WHAT THE EXERCISE ASKS
For this listing, the lines between the one holding "1. April 2020" and the one holding "替式 スマホ カメラ 時", inclusive, must be set down exactly.

SUPPLIED MATERIAL
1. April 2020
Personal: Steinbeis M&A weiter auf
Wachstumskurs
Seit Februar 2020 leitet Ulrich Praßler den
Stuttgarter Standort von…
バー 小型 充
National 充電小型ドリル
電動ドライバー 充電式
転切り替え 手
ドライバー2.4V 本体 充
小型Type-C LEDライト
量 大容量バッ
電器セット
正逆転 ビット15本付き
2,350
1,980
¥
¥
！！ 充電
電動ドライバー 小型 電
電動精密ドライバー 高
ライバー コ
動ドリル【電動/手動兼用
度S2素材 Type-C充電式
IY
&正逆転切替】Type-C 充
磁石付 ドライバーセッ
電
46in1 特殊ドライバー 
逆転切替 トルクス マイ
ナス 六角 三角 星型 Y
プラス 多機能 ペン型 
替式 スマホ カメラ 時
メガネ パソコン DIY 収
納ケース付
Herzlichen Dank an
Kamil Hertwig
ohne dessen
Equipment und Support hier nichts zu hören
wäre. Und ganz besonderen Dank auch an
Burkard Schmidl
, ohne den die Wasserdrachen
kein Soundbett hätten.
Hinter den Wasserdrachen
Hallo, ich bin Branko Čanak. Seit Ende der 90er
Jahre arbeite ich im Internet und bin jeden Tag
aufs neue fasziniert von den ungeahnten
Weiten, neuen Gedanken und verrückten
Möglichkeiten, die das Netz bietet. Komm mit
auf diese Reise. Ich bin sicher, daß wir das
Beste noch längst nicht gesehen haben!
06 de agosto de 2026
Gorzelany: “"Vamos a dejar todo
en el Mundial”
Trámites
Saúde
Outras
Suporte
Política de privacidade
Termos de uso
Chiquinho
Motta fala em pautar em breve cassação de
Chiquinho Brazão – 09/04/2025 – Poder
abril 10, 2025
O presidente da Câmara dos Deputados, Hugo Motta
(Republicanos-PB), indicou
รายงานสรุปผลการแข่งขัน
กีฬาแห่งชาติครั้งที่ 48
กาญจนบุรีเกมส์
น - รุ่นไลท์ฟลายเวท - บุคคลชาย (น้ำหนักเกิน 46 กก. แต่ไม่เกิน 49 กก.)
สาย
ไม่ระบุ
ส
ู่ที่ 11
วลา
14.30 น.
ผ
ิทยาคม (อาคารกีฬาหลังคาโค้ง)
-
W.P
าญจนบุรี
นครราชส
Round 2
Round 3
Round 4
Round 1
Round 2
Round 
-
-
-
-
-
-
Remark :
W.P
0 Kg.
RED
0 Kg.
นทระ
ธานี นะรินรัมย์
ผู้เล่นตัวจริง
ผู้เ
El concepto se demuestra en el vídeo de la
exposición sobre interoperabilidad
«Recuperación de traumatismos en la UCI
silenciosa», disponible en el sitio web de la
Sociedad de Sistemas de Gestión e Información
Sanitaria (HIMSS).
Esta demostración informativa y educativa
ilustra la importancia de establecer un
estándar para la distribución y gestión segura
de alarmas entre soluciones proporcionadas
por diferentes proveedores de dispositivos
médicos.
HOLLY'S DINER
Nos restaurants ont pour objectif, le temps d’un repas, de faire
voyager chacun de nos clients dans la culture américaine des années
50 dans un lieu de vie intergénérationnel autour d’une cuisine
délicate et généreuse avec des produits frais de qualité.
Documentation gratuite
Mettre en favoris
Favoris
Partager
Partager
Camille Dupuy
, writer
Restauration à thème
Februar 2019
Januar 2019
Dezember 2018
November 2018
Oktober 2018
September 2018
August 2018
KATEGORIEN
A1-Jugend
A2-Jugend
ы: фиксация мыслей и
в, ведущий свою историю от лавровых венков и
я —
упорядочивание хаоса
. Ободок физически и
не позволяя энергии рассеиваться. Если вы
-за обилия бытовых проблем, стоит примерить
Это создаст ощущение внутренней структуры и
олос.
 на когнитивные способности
--
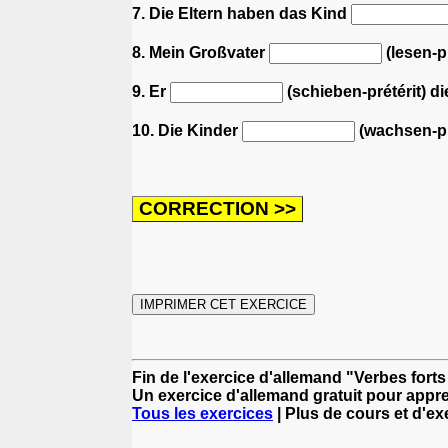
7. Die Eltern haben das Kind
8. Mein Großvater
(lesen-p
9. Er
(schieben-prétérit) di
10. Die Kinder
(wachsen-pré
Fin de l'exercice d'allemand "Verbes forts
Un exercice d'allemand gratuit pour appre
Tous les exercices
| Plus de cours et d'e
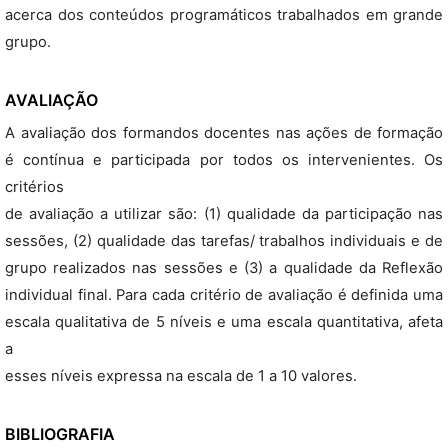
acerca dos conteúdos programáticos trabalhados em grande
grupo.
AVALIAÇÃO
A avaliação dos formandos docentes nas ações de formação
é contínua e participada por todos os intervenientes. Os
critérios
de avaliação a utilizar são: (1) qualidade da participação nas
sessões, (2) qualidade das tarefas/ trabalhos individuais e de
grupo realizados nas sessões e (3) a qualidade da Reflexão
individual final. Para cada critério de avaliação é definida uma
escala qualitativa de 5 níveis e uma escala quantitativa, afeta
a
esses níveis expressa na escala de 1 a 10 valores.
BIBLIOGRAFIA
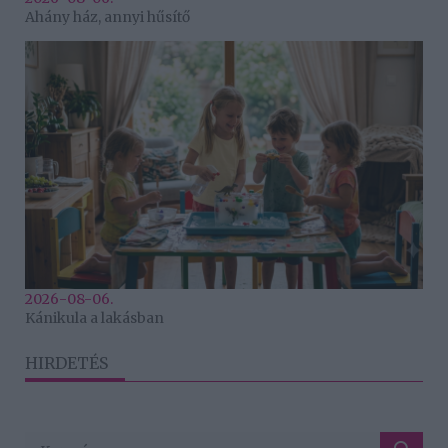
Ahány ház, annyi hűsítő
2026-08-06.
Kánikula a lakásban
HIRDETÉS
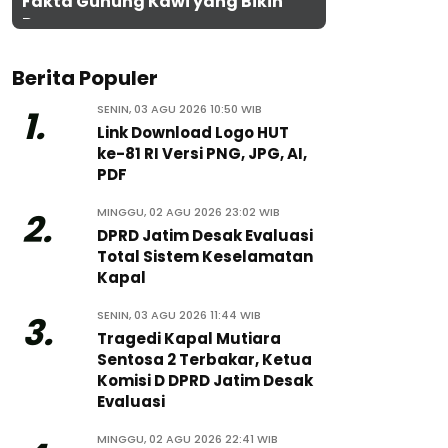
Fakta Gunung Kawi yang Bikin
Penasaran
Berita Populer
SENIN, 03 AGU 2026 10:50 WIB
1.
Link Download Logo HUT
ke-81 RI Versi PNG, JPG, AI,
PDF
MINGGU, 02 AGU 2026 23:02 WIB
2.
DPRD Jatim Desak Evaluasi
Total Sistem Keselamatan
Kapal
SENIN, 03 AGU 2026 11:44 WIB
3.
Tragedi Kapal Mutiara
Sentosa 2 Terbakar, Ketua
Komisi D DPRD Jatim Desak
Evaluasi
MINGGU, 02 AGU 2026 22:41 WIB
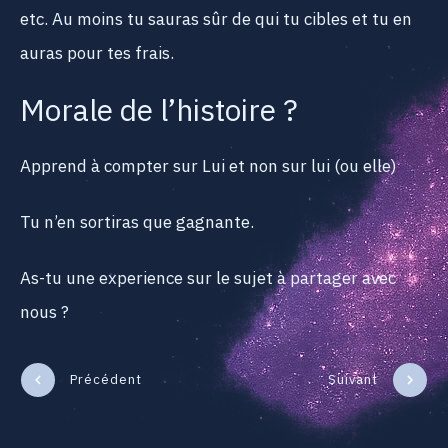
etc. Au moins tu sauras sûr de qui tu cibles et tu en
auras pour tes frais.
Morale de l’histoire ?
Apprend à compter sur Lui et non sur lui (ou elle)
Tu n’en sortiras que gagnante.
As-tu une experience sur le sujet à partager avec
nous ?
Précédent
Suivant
* * *
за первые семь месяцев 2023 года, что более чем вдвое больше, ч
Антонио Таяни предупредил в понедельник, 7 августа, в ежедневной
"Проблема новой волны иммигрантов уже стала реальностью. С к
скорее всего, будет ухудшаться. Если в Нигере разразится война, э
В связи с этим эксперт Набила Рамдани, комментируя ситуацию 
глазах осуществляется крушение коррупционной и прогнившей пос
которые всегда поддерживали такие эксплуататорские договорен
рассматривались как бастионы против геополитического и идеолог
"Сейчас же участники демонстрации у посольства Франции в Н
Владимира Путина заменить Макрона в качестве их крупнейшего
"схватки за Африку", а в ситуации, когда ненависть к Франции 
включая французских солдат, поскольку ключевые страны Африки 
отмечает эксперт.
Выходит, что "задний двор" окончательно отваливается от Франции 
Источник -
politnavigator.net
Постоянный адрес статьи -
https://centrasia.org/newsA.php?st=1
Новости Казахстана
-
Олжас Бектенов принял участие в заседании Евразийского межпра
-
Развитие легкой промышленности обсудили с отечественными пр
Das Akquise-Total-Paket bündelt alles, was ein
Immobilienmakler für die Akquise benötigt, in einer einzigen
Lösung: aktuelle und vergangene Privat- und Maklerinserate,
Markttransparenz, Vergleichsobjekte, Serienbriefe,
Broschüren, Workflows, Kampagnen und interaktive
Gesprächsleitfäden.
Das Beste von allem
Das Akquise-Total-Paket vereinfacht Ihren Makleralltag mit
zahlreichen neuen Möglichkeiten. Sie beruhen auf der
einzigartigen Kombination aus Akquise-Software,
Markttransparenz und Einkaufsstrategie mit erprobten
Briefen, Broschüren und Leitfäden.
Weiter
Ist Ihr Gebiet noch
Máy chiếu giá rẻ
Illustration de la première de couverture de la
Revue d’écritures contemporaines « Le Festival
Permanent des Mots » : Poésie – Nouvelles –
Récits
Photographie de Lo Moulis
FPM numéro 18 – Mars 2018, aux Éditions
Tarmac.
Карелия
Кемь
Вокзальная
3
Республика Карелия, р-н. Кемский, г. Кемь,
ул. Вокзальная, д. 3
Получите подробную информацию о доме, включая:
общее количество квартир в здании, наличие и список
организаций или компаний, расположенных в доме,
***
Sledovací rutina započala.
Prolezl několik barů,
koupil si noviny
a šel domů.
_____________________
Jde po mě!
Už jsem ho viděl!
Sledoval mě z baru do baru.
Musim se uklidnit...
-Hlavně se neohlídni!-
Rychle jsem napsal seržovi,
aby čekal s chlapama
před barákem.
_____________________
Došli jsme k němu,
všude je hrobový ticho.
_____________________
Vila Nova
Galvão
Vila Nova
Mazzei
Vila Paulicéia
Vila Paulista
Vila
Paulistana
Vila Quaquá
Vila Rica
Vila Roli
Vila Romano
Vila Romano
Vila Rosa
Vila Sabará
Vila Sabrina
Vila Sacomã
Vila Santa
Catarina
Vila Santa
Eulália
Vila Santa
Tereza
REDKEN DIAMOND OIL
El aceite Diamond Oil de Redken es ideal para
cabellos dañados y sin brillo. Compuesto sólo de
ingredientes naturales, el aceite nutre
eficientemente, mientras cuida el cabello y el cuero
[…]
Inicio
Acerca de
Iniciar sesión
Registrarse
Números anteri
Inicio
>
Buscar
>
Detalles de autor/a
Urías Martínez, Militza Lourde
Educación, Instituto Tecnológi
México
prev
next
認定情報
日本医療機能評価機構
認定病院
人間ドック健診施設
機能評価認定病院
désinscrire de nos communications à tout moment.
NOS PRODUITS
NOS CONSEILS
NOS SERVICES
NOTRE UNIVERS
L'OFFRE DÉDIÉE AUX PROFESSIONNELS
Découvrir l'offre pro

SOLUTION TO THIS TASK
1. April 2020
Personal: Steinbeis M&A weiter auf
Wachstumskurs
Seit Februar 2020 leitet Ulrich Praßler den
Stuttgarter Standort von…
バー 小型 充
National 充電小型ドリル
電動ドライバー 充電式
転切り替え 手
ドライバー2.4V 本体 充
小型Type-C LEDライト
量 大容量バッ
電器セット
正逆転 ビット15本付き
2,350
1,980
¥
¥
！！ 充電
電動ドライバー 小型 電
電動精密ドライバー 高
ライバー コ
動ドリル【電動/手動兼用
度S2素材 Type-C充電式
IY
&正逆転切替】Type-C 充
磁石付 ドライバーセッ
電
46in1 特殊ドライバー 
逆転切替 トルクス マイ
ナス 六角 三角 星型 Y
プラス 多機能 ペン型 
替式 スマホ カメラ 時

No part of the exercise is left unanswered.